O problema será se você achar que todo membro de torcida organizada é por princípio um idiota-covarde-brigão. Daí ele poderá também lhe analisar e você poderá ter uma grande surpresa ao saber como é fácil pensar como massa e classificar os outros como grupo e nunca como pessoas.
Agora imagine essa forma de pensamento num exército. Bandeiras gigantes e marcha sincronizada e, claro, um líder raivoso para agitar toda a galera... Esse palpiteiro descobriu que é muito fácil chamar Hitler de louco e imaginar um país inteiro como a Alemanha se comportar como os ratinhos que seguiram o flautista da história infantil. Houve quem concordasse, quem lucrasse e quem apenas se omitisse diante de tal acontecimento.
Tentar entender como tudo isso aconteceu é não esquecer Auschwitz. Admitir que nossa condição humana nos permite ver o outro e a nós mesmos como parte de grupos e não como indivíduos é não esquecer que Auschwitz pode voltar com outros nomes, em outros lugares. Pode voltar no Iraque, pois não seriam crianças morrendo, mas “insurgentes”; pode ser no sul do Líbano, pois não seriam velhinhos mortos em casas bombardeadas, mas “terroristas”; pode ser no Capão Redondo ou na Brasilândia em São Paulo, onde no lugar de jovens mulatos mortos pela PM teríamos “bandidos”. Lembrar Auschwitz é pensar que não se trata apenas de um lugar, mas sim de uma prática. E reconhecer essa prática é um dos primeiros passos para evitar sua repetição. Jürgen Habermmans disse que “não é estúpido acreditar que existam neonazistas na Alemanha mas que existam APENAS na Alemanha”. Foi pensando nisso que lembramos 27 de janeiro de 1945. o “por quê” de Auschwitz seguramente tem muito mais do que essa explicação. Um dia palpitaremos sobre mais algumas.

2 comments:

Unknown said...

Prof. Moraes, adorei as suas comparações nesse e nos outros palpites.
Não li todos, porem ja tive uma idéia de que sempre haverá novos textos no seu blog, abordando todo o tipo de tema.
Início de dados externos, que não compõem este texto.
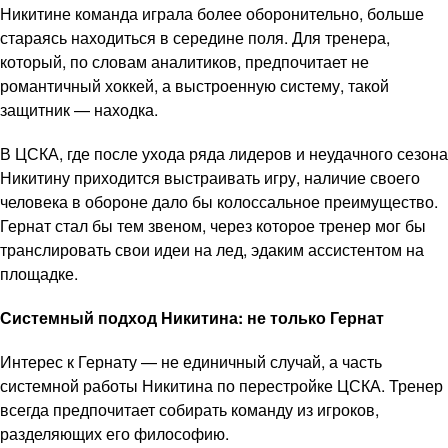
Никитине команда играла более оборонительно, больше
стараясь находиться в середине поля. Для тренера,
который, по словам аналитиков, предпочитает не
романтичный хоккей, а выстроенную систему, такой
защитник — находка.
В ЦСКА, где после ухода ряда лидеров и неудачного сезона
Никитину приходится выстраивать игру, наличие своего
человека в обороне дало бы колоссальное преимущество.
Гернат стал бы тем звеном, через которое тренер мог бы
транслировать свои идеи на лед, эдаким ассистентом на
площадке.
Системный подход Никитина: не только Гернат
Интерес к Гернату — не единичный случай, а часть
системной работы Никитина по перестройке ЦСКА. Тренер
всегда предпочитает собирать команду из игроков,
разделяющих его философию.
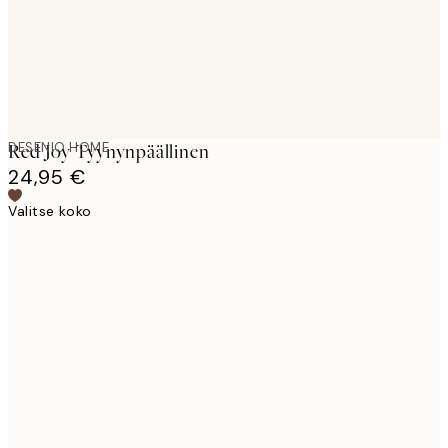
DESENIO HOME
Red Joy Tyynynpäällinen
24,95 €
Valitse koko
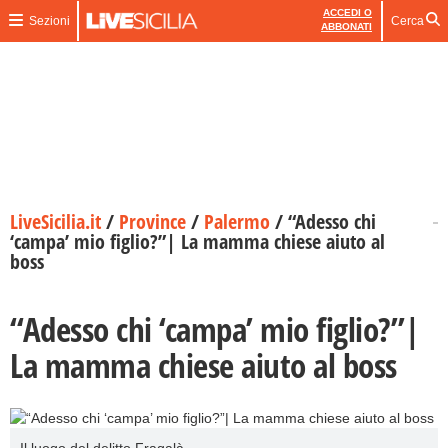
ACCEDI O
Sezioni
Cerca
ABBONATI
LiveSicilia.it
/
Province
/
Palermo
/
“Adesso chi
‘campa’ mio figlio?”| La mamma chiese aiuto al
boss
“Adesso chi ‘campa’ mio figlio?”|
La mamma chiese aiuto al boss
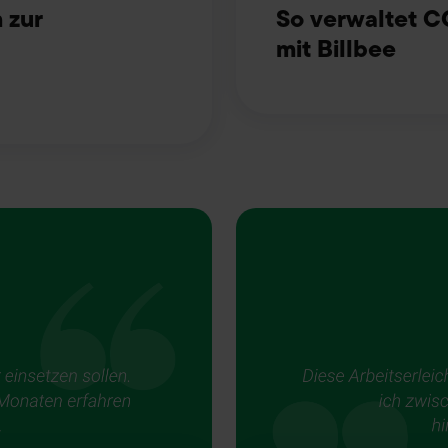
 zur
So verwaltet 
mit Billbee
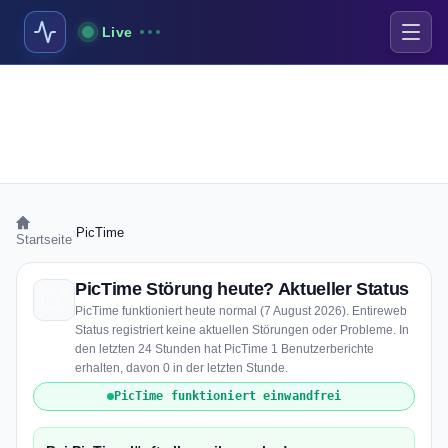
Live
›
PicTime
Startseite
PicTime Störung heute? Aktueller Status
PicTime funktioniert heute normal (7 August 2026). Entireweb
Status registriert keine aktuellen Störungen oder Probleme. In
den letzten 24 Stunden hat PicTime 1 Benutzerberichte
erhalten, davon 0 in der letzten Stunde.
PicTime funktioniert einwandfrei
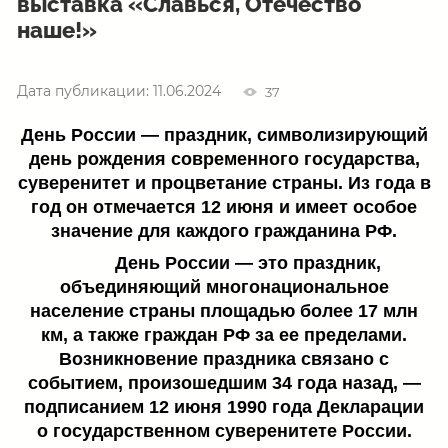
выставка «Славься, Отечество
наше!»
Дата публикации: 11.06.2024
37
День России — праздник, символизирующий
день рождения современного государства,
суверенитет и процветание страны. Из года в
год он отмечается 12 июня и имеет особое
значение для каждого гражданина РФ.
День России — это праздник,
объединяющий многонациональное
население страны площадью более 17 млн
км, а также граждан РФ за ее пределами.
Возникновение праздника связано с
событием, произошедшим 34 года назад, —
подписанием 12 июня 1990 года Декларации
о государственном суверенитете России.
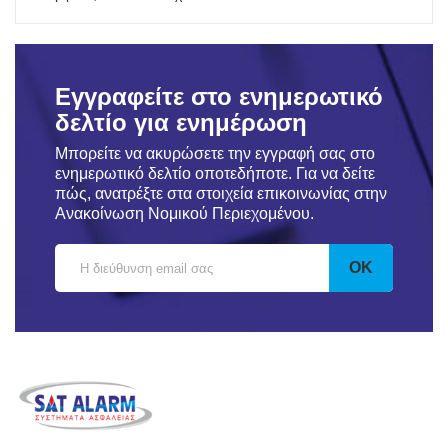
Εγγραφείτε στο ενημερωτικό
δελτίο για ενημέρωση
Μπορείτε να ακυρώσετε την εγγραφή σας στο
ενημερωτικό δελτίο οποτεδήποτε. Για να δείτε
πώς, ανατρέξτε στα στοιχεία επικοινωνίας στην
Ανακοίνωση Νομικού Περιεχομένου.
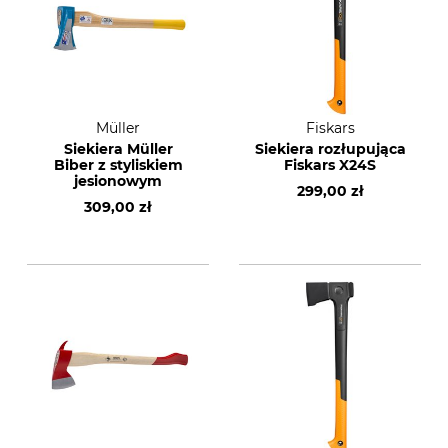
Müller
Fiskars
Siekiera Müller
Siekiera rozłupująca
Biber z styliskiem
Fiskars X24S
jesionowym
299,00 zł
309,00 zł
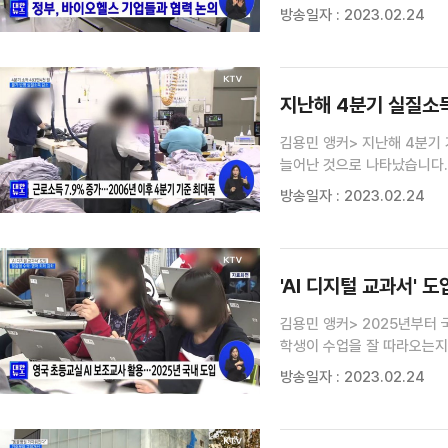
엔데믹 전환으로 인해 유망 
방송일자 : 2023.02.24
달성이 가능할 것으로 기대했습
지난해 4분기 실질소득 
김용민 앵커> 지난해 4분기 
늘어난 것으로 나타났습니다.
임보라 기자의 보도입니다. 임보라 기자> 통계청의 2022년 4분기 가계동향조사 결과 지난해
방송일자 : 2023.02.24
4분기 가구당 월평균 소득은 4
'AI 디지털 교과서' 
김용민 앵커> 2025년부터 
학생이 수업을 잘 따라오는지 
기자> 교사가 강의하는 동안
방송일자 : 2023.02.24
전달합니다. 영국의 초등 교실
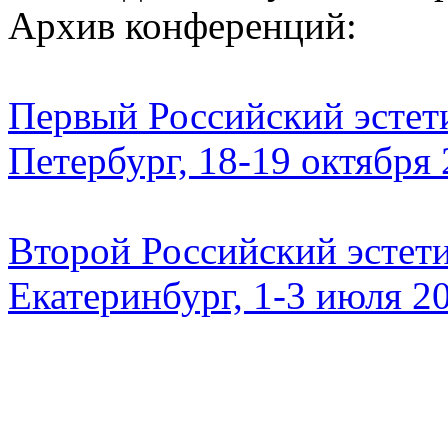
Архив конференций:
Первый Российский эстети
Петербург, 18-19 октября
Второй Российский эстети
Екатеринбург, 1-3 июля 2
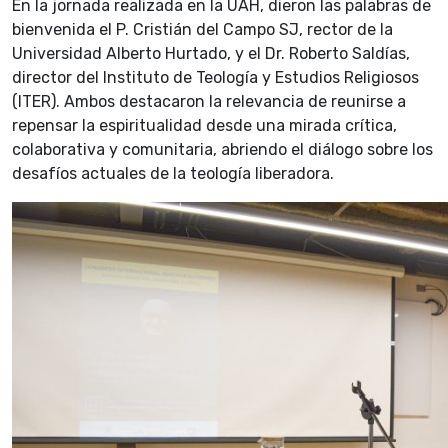
En la jornada realizada en la UAH, dieron las palabras de
bienvenida el P. Cristián del Campo SJ, rector de la
Universidad Alberto Hurtado, y el Dr. Roberto Saldías,
director del Instituto de Teología y Estudios Religiosos
(ITER). Ambos destacaron la relevancia de reunirse a
repensar la espiritualidad desde una mirada crítica,
colaborativa y comunitaria, abriendo el diálogo sobre los
desafíos actuales de la teología liberadora.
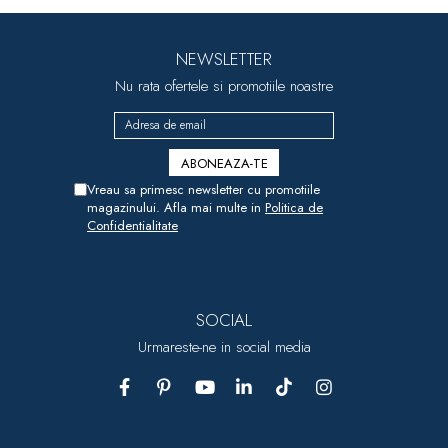
NEWSLETTER
Nu rata ofertele si promotiile noastre
Vreau sa primesc newsletter cu promotiile
magazinului. Afla mai multe in
Politica de
Confidentialitate
SOCIAL
Urmareste-ne in social media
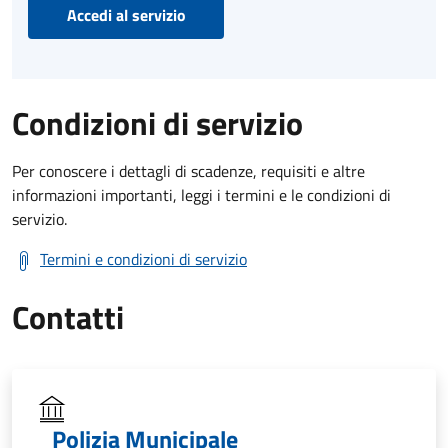
Accedi al servizio
Condizioni di servizio
Per conoscere i dettagli di scadenze, requisiti e altre
informazioni importanti, leggi i termini e le condizioni di
servizio.
Termini e condizioni di servizio
Contatti
Polizia Municipale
P.S: Seu ex-aluno do Objetivo e seu fã Sr. Thiago Kucinski

Tudo de bom e abraços "Mestre"

Anonymous said...

O bom "Outro" a casa torna!
é... fazia uns dias que não passava por aqui, após comentar sobre o Kassab no orkut, resolvi passar por aqui, achei muito interessante esse texto...

aguardo o texto sobre o querido prefeito.... aquele que fez piadinha sobre a cratera do metrô!!!!